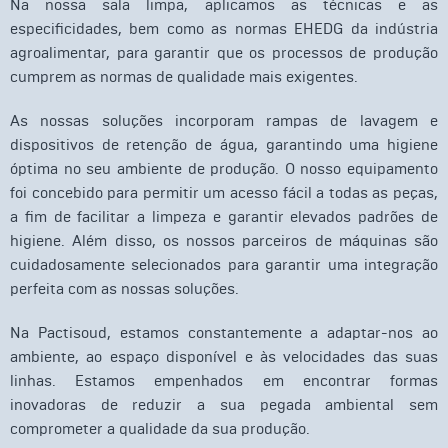
Na nossa sala limpa, aplicamos as técnicas e as
especificidades, bem como as normas EHEDG da indústria
agroalimentar, para garantir que os processos de produção
cumprem as normas de qualidade mais exigentes.
As nossas soluções incorporam rampas de lavagem e
dispositivos de retenção de água, garantindo uma higiene
óptima no seu ambiente de produção. O nosso equipamento
foi concebido para permitir um acesso fácil a todas as peças,
a fim de facilitar a limpeza e garantir elevados padrões de
higiene. Além disso, os nossos parceiros de máquinas são
cuidadosamente selecionados para garantir uma integração
perfeita com as nossas soluções.
Na Pactisoud, estamos constantemente a adaptar-nos ao
ambiente, ao espaço disponível e às velocidades das suas
linhas. Estamos empenhados em encontrar formas
inovadoras de reduzir a sua pegada ambiental sem
comprometer a qualidade da sua produção.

■ **What to work on**: What belongs in the answer is each line of the data that has the word "para".

■ **Worked solution**:
agroalimentar, para garantir que os processos de produção
foi concebido para permitir um acesso fácil a todas as peças,
cuidadosamente selecionados para garantir uma integração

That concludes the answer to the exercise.